Monday, September 26, 2016

Just for Laughs



Remember Mary Poppins' sage advice? “A spoonful of sugar makes the medicine go down” and King Solomon’s wisdom: “A merry heart does good like medicine,” not to mention, “There is a time to laugh?”

Are you, like me, often so consumed with the execution of daily duties, you forget that life should have a bit of levity thrown in to keep us from taking ourselves too seriously? Think of how a silly movie can make you forget your pressures or how a joking friend can lighten your load if you enter into his humor and let yourself giggle.

Jesus said, “Unless you become as a little child…” and I note that most children have plenty of time for laughter, silliness, and are ready at any moment to bubble up with fun. When a mother recently wrote me to ask why her six-year-old only enjoyed reading “funny books,” I had to consider whether that is a problem. Perhaps that fun-loving boy is trying to tell his mother, so set on his loving to read, that if she could read him something funny, he might find the all-important book reading to be more palatable.

I grant that the library and bookstore shelves are well stocked, yes, even overstocked, with ridiculous nonsense books that insult the intelligence of our children, but weighing our children down with only intense, serious, and purposeful reading is possibly not the only alternative. Children who need to gain confidence and competence in reading need to read—a lot, millions of words, but a steady diet of seriousness will make Jack (Or Jackie) a very dull boy (or girl).

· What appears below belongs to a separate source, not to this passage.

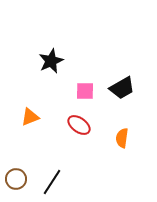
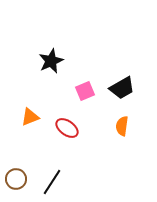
pink square: rotated 24 degrees counterclockwise
red ellipse: moved 12 px left, 3 px down
orange semicircle: moved 12 px up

May I suggest a series, because most children (and even some of their parents) love a series. The predictability of plot bothers young readers not at all, is comforting in fact, and a set of familiar characters who reappear in new settings and predicaments makes figuring out who everyone is an easier task. Though we may roll our eyes at the 34th paperback in the latest fad series, our children relish repetition.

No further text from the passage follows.